1983 was the final Festival under the direction of John Drummond. Its theme was Vienna 1900, and it was widely agreed to be the most successfully integrated programme for many years, with exhibitions, drama, music, dance and opera all linked to built powerfully to give an effective illustration of the international artistic powerhouse that was Vienna at the beginning of the 20th Century.
While the blockbuster work in the opening Usher Hall concert, Beethoven's mould-breaking Ninth Symphony, can hardly be said to fit into that pattern, the concert actually opened with an early masterwork of Alban Berg, his Three Orchestral Pieces, of 1915. The team of soloists joining Andrew Davis was just about as good as could be found.

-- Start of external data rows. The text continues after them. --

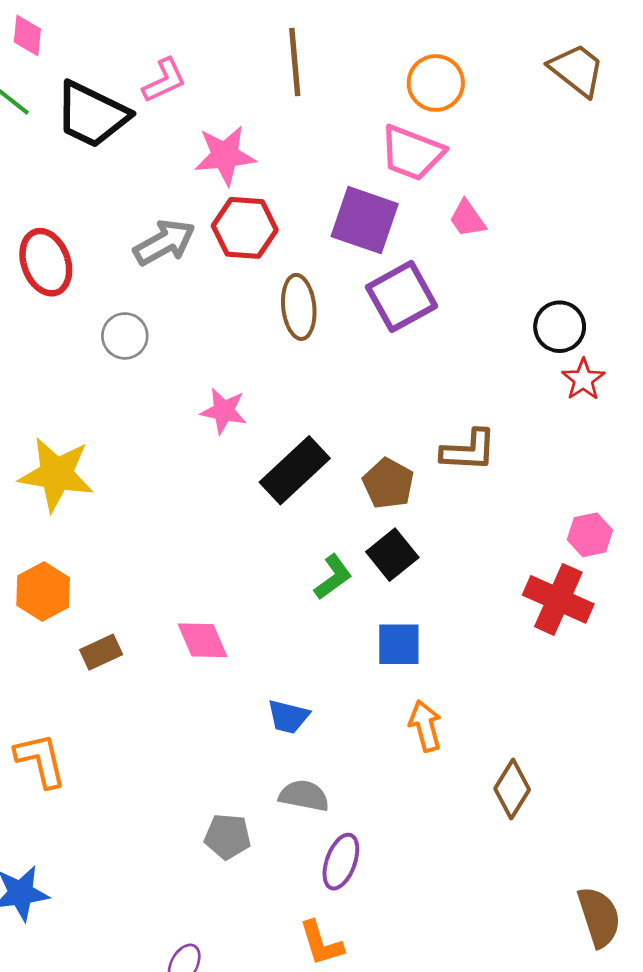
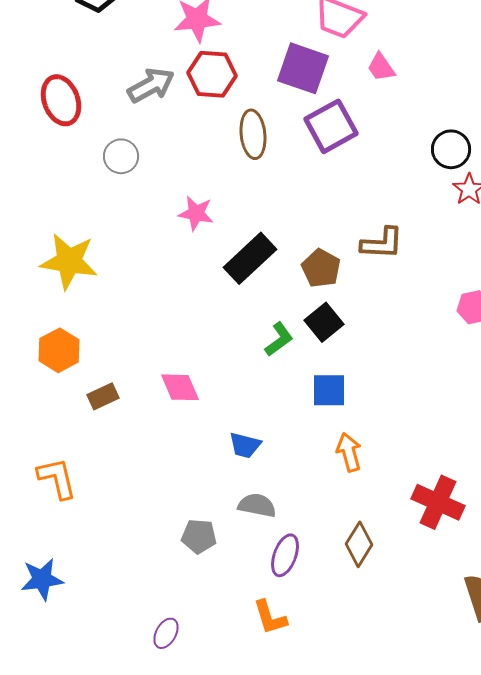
red cross: (558, 599) -> (438, 502), moved
brown diamond: (512, 789) -> (359, 544), moved

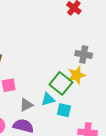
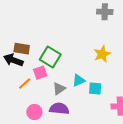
gray cross: (84, 54) -> (105, 12), moved
green square: (61, 83) -> (50, 57), moved

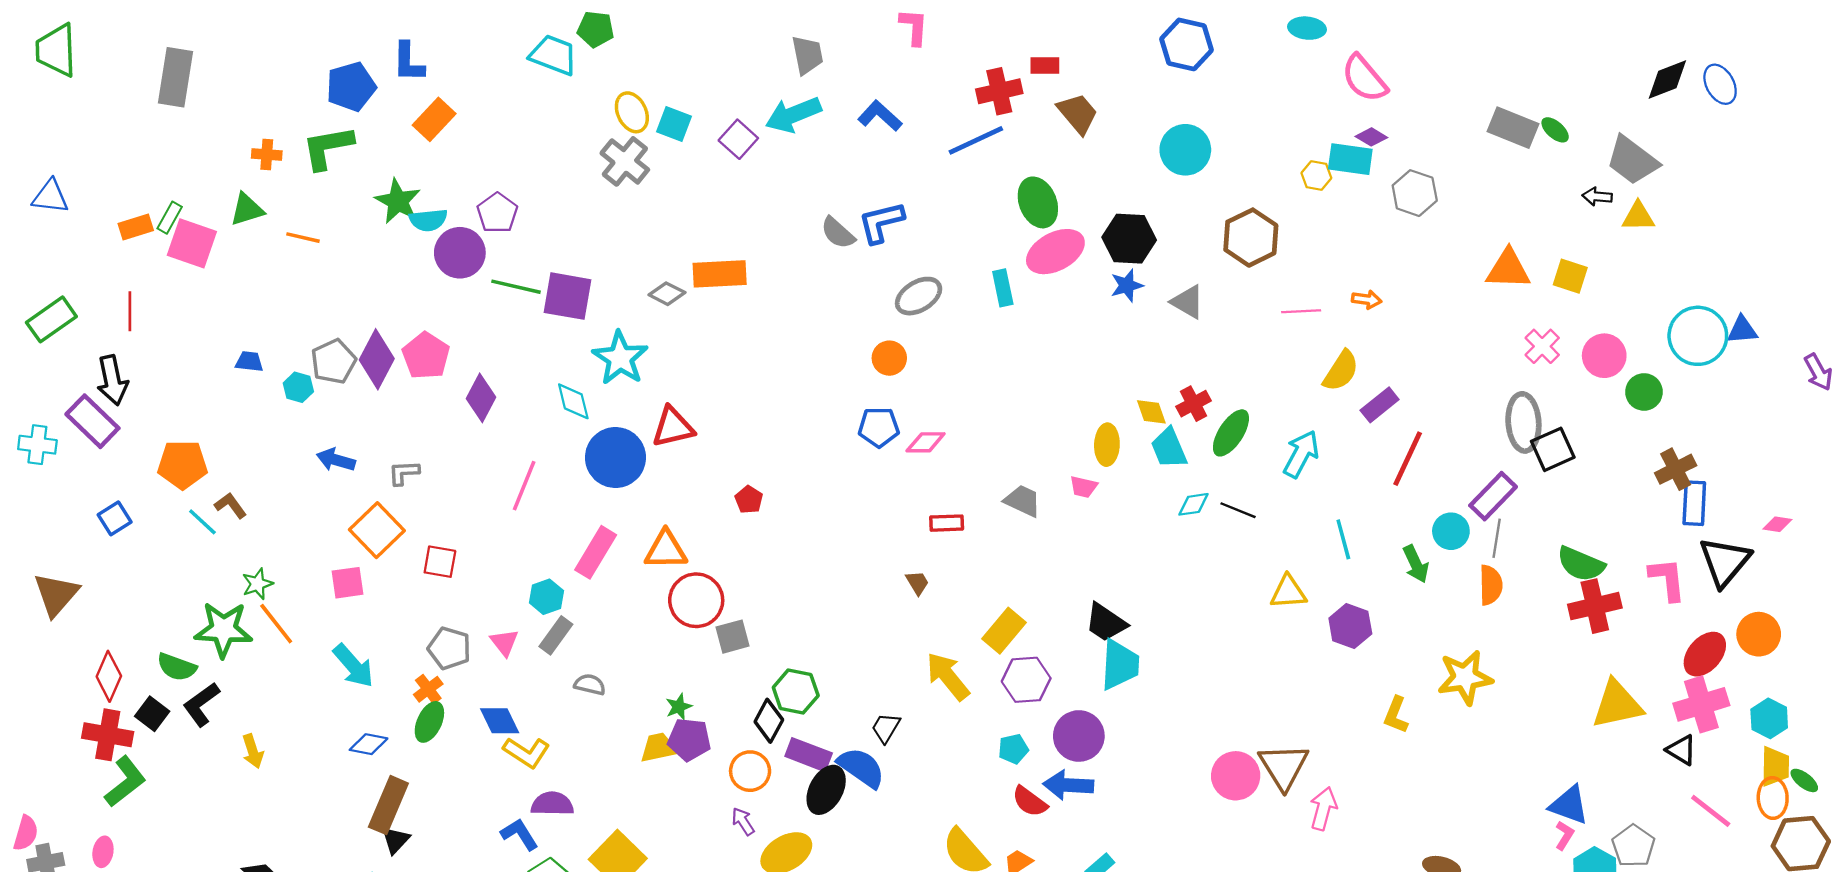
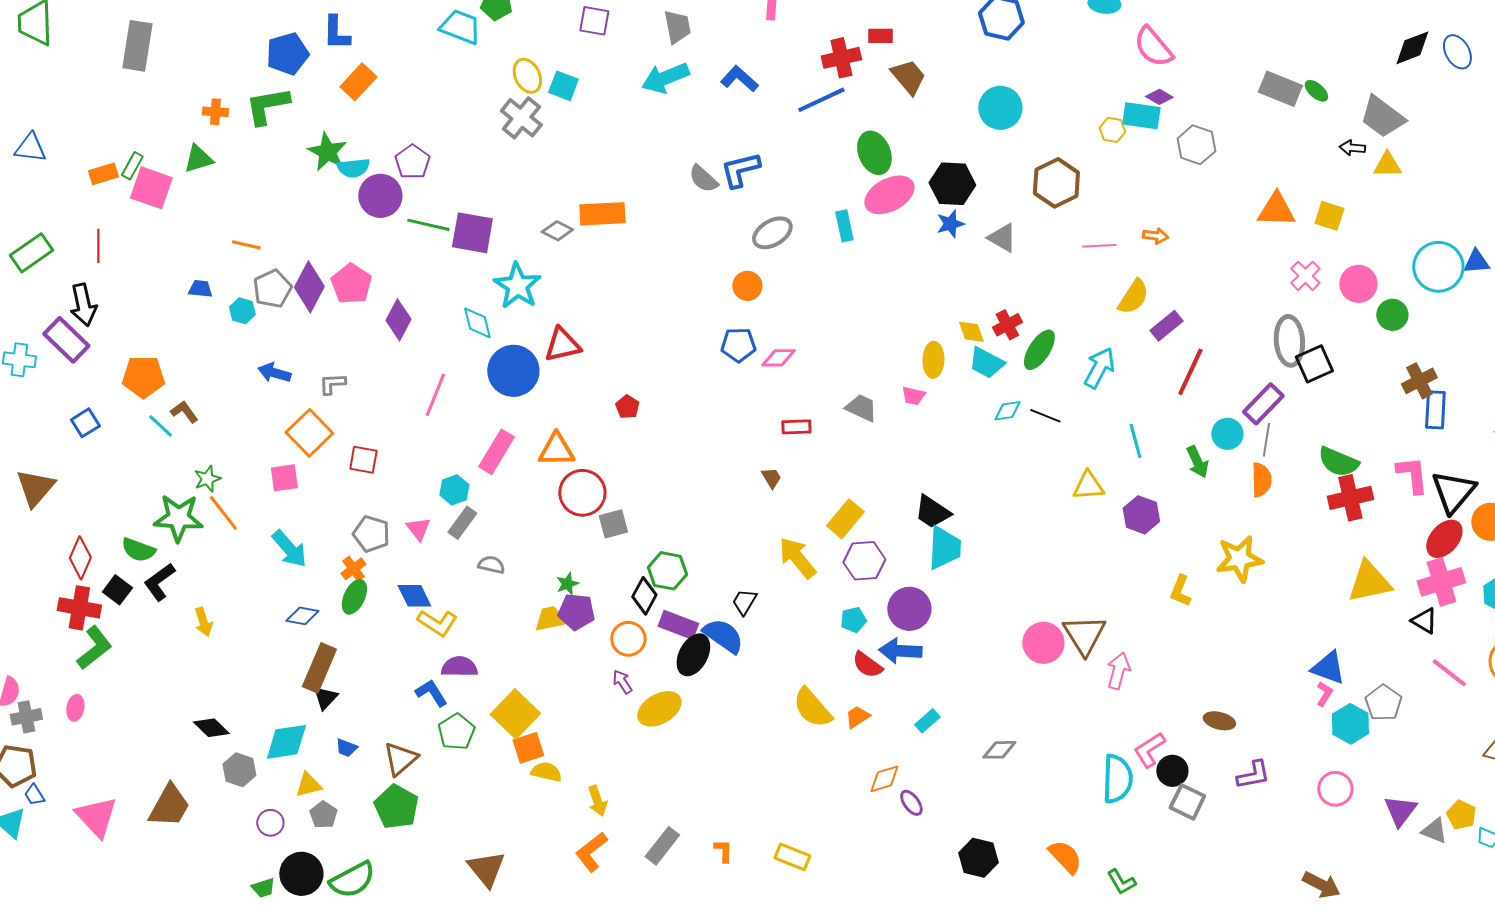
purple square: (738, 139) -> (594, 21), moved, turned -32
orange line: (303, 238) -> (246, 245), moved
cyan trapezoid: (1169, 448) -> (986, 363), turned -39
black triangle: (1725, 562) -> (1453, 492), moved

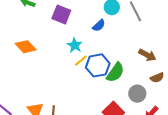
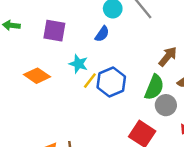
orange diamond: (26, 47) -> (37, 76), moved
brown arrow: (147, 55) -> (168, 56), turned -66
green semicircle: (115, 72) -> (154, 87), moved

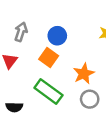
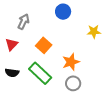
blue circle: (57, 36) -> (63, 12), moved
black semicircle: (14, 107) -> (12, 73), moved

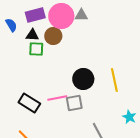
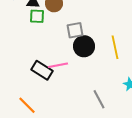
black rectangle: (29, 103) -> (42, 70), moved
gray square: (74, 103) -> (75, 30), moved

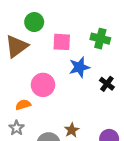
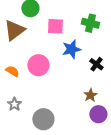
orange semicircle: (23, 105) -> (12, 71), moved, turned 48
brown star: (72, 130) -> (90, 95), moved

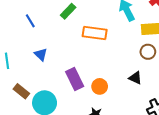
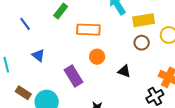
black triangle: (135, 78) -> (124, 71), moved
orange circle: (100, 86) -> (97, 57), moved

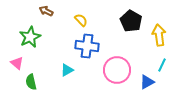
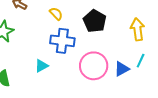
black pentagon: (131, 21) -> (95, 21), moved
blue triangle: (147, 82) -> (122, 69), moved

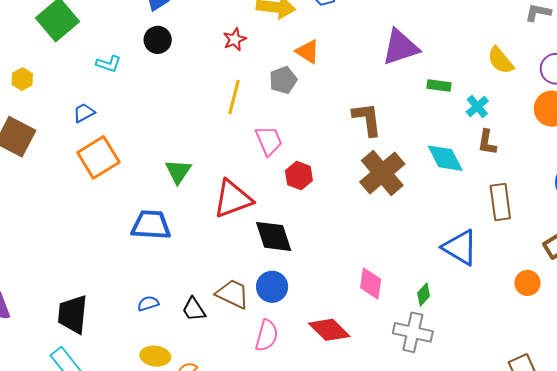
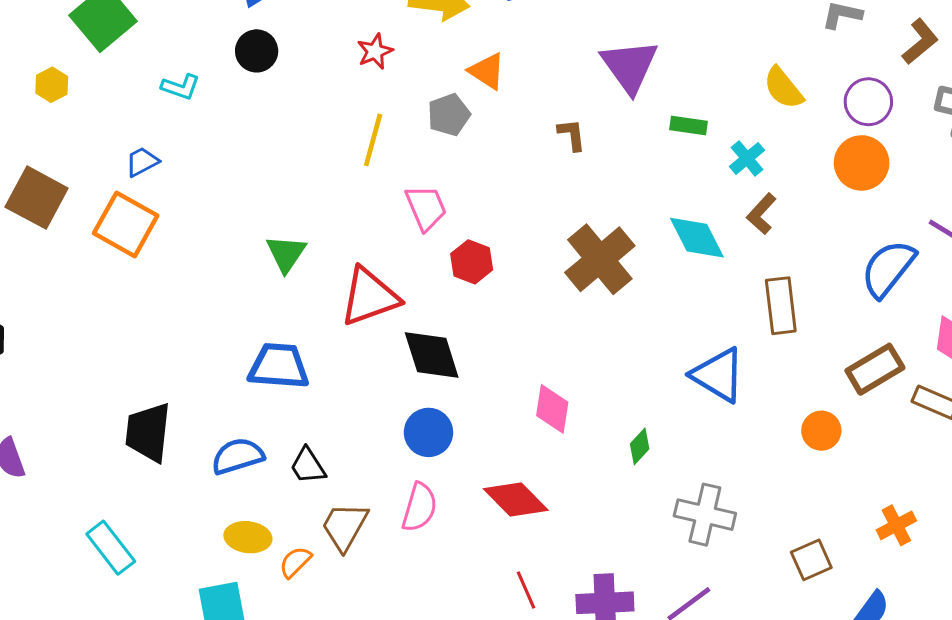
purple triangle: (400, 47) -> (630, 66), turned -48
yellow hexagon: (22, 79) -> (52, 85), moved
brown L-shape: (367, 119) -> (572, 135), moved, size x0.6
brown L-shape: (487, 142) -> (761, 214), turned 32
orange square: (98, 157) -> (126, 224), moved, turned -30
blue trapezoid: (151, 225) -> (279, 366), moved
pink diamond: (371, 283) -> (552, 409), moved
brown trapezoid: (233, 294) -> (345, 526), moved, turned -87
green diamond: (424, 295) -> (640, 446), moved
blue semicircle: (148, 303) -> (238, 456), size x1.6
black trapezoid: (73, 314) -> (148, 432), moved
gray cross: (413, 332) -> (705, 515), moved

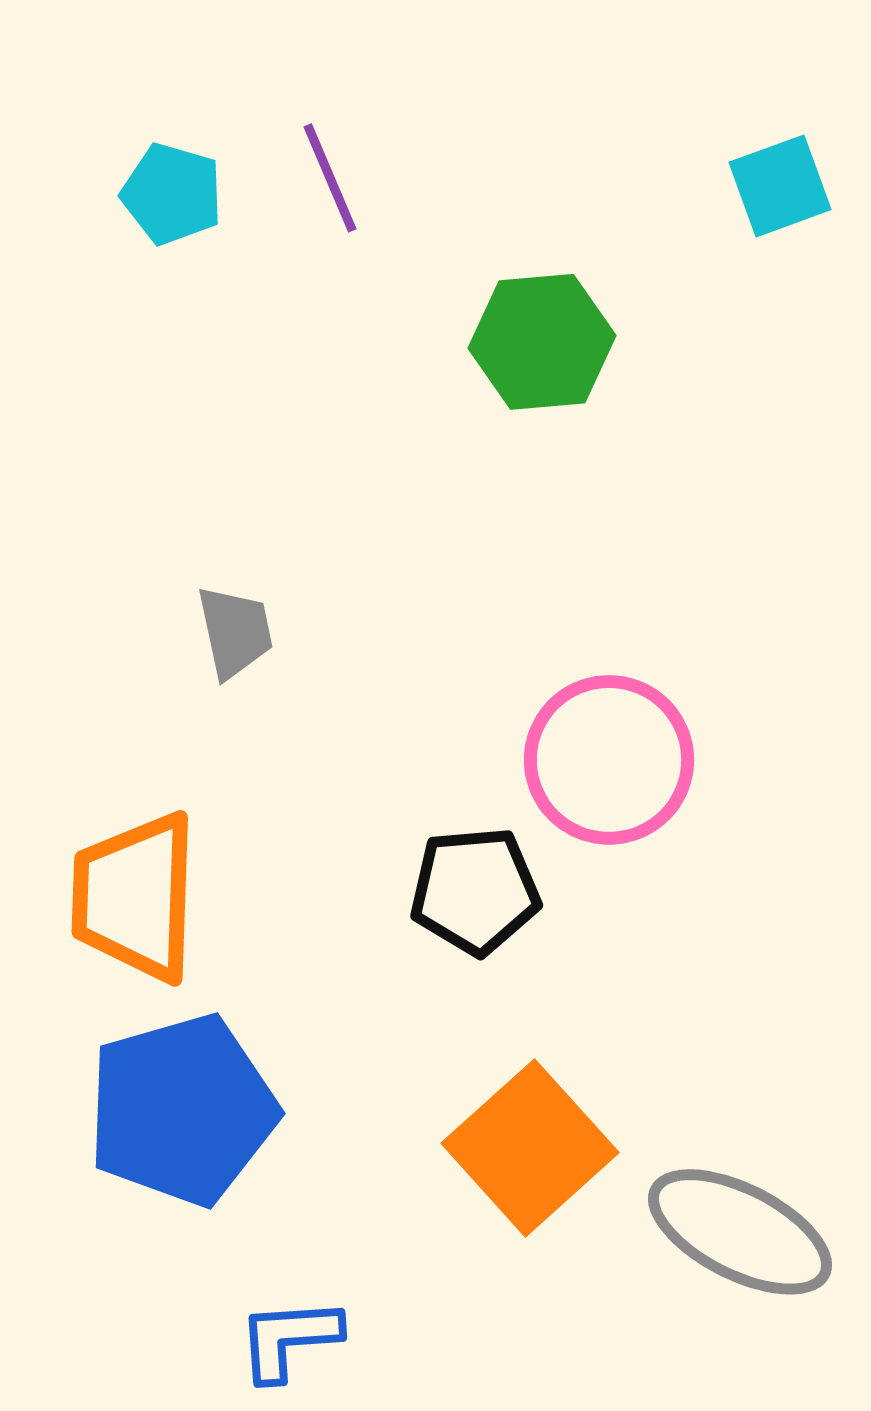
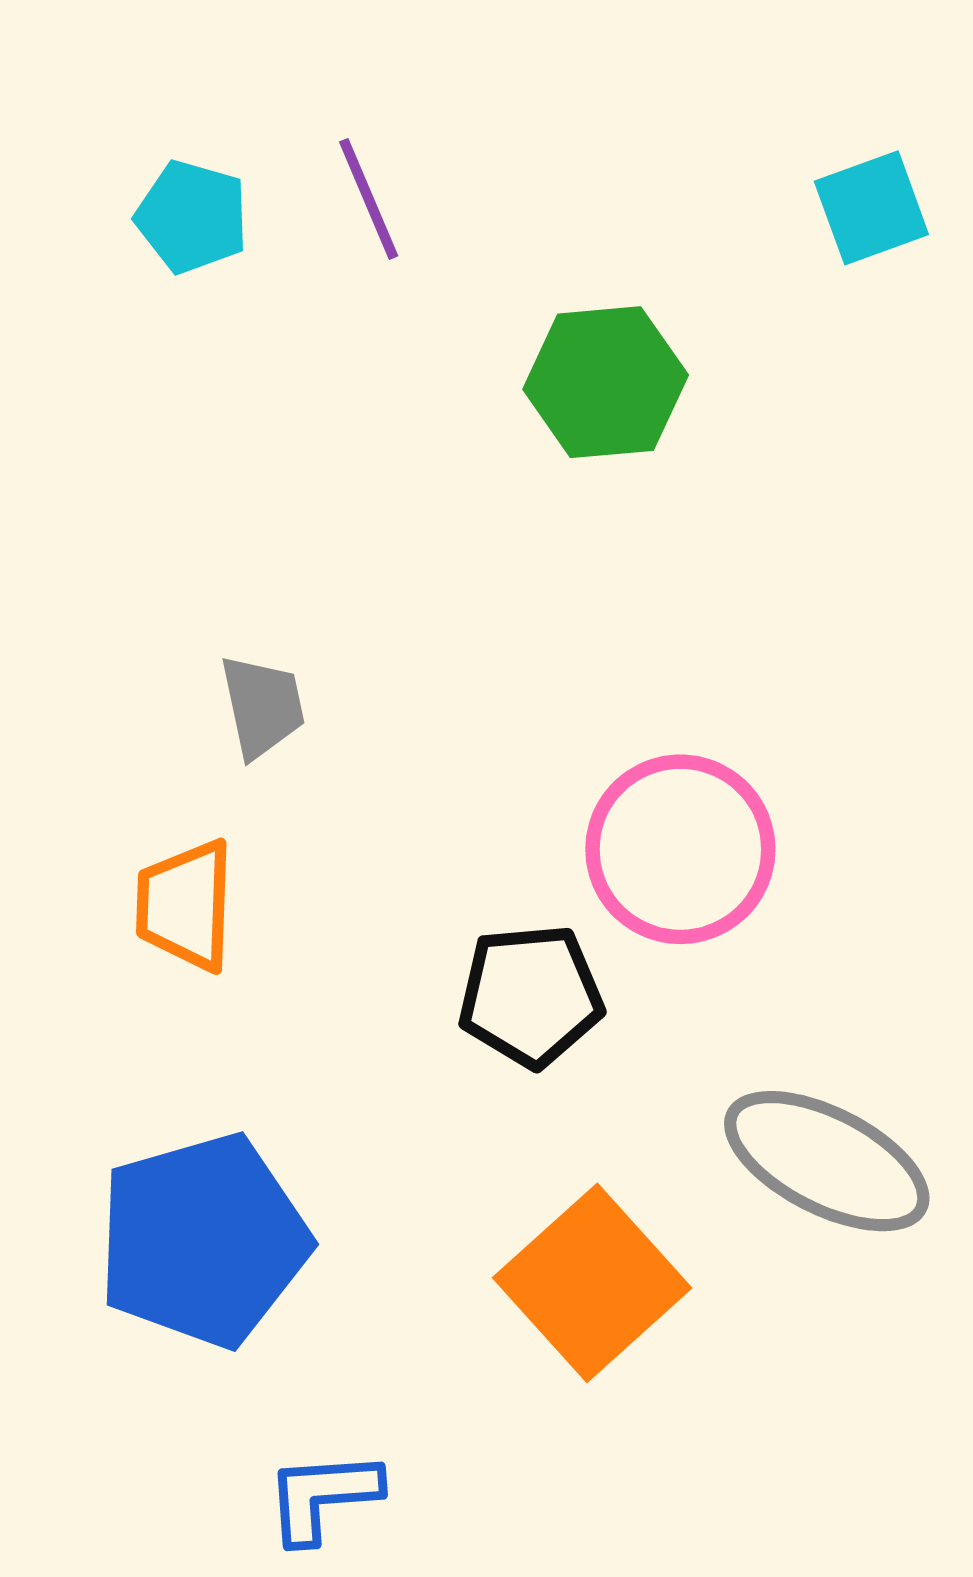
orange trapezoid: (135, 897) -> (185, 905), moved, size x0.7
gray ellipse: (740, 1232) -> (827, 1161), moved

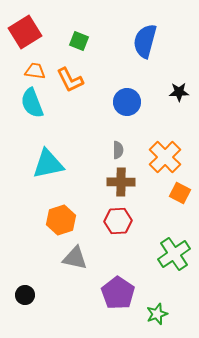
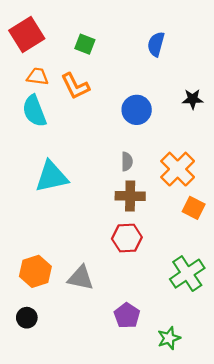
blue semicircle: (145, 41) -> (156, 44), size x0.7
orange hexagon: (61, 220) -> (35, 271), moved
purple pentagon: (118, 293) -> (127, 316), size x0.7

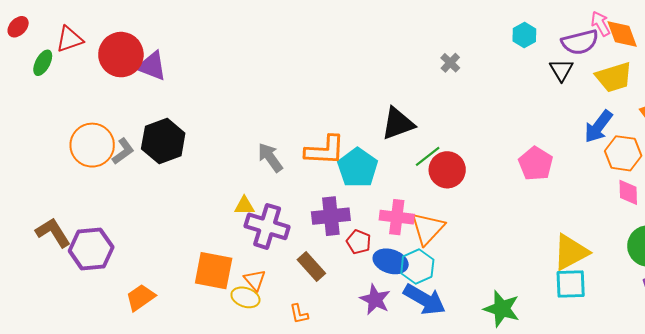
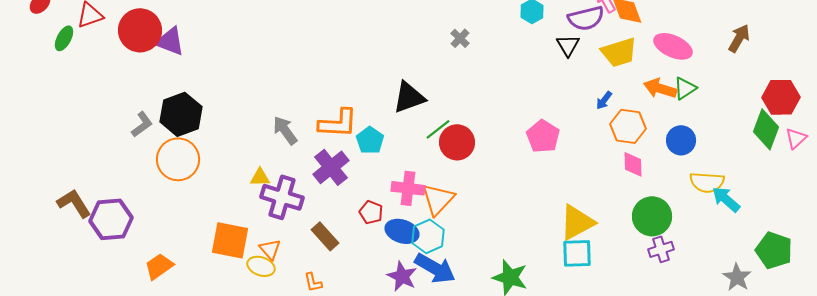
blue arrow: (598, 127) -> (604, 100), size x0.6
orange circle: (92, 145) -> (178, 159), moved
cyan pentagon: (358, 168) -> (370, 140), size x0.7
purple cross: (331, 216) -> (331, 167), moved, turned -33
purple star: (375, 299) -> (402, 276), moved

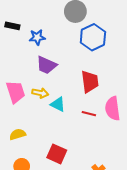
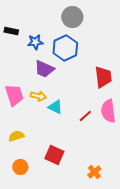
blue hexagon: (93, 37) -> (65, 48), moved
red trapezoid: (90, 82) -> (103, 77), moved
red line: (89, 114) -> (85, 116), turned -56

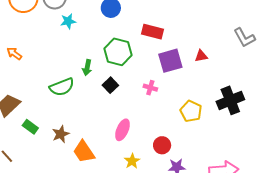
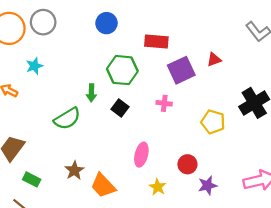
cyan star: (68, 21) -> (34, 66), moved
green rectangle: (30, 127) -> (32, 179), moved

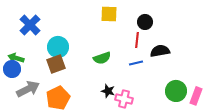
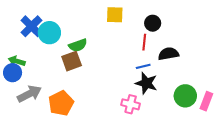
cyan circle: (58, 47) -> (49, 33), moved
green semicircle: (102, 58) -> (78, 45), moved
brown square: (56, 64) -> (72, 61), moved
black star: (108, 91) -> (146, 83), moved, size x1.5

The opera programme included a further visit by the Hamburg State Opera, bringing a double bill of operas by Zemlinsky based on Oscar Wilde. They also played Die Zauberflöte. Scottish Opera celebrated the tenth anniversary of its first Edinburgh staging by producing Britten's last opera, Death in Venice, based on a novella by Thomas Mann. The Opera Theatre of St Louis, in its first visit, brought a recent American work, The Postman Always Rings Twice and a British rarity, Fennimore and Gerda by Delius. The Usher Hall concert schedule included Claudio Abbado conducting the second act of Lohengrin and Schoenberg's Erwartung.
Other major vocal and choral events included Klaus Tennstedt conducting Das Lied von der Erde; Alexander Gibson conducting Schoenberg's Gurrelieder and Jesus Lopez-Cobos conducting Bruckner's Mass in F minor.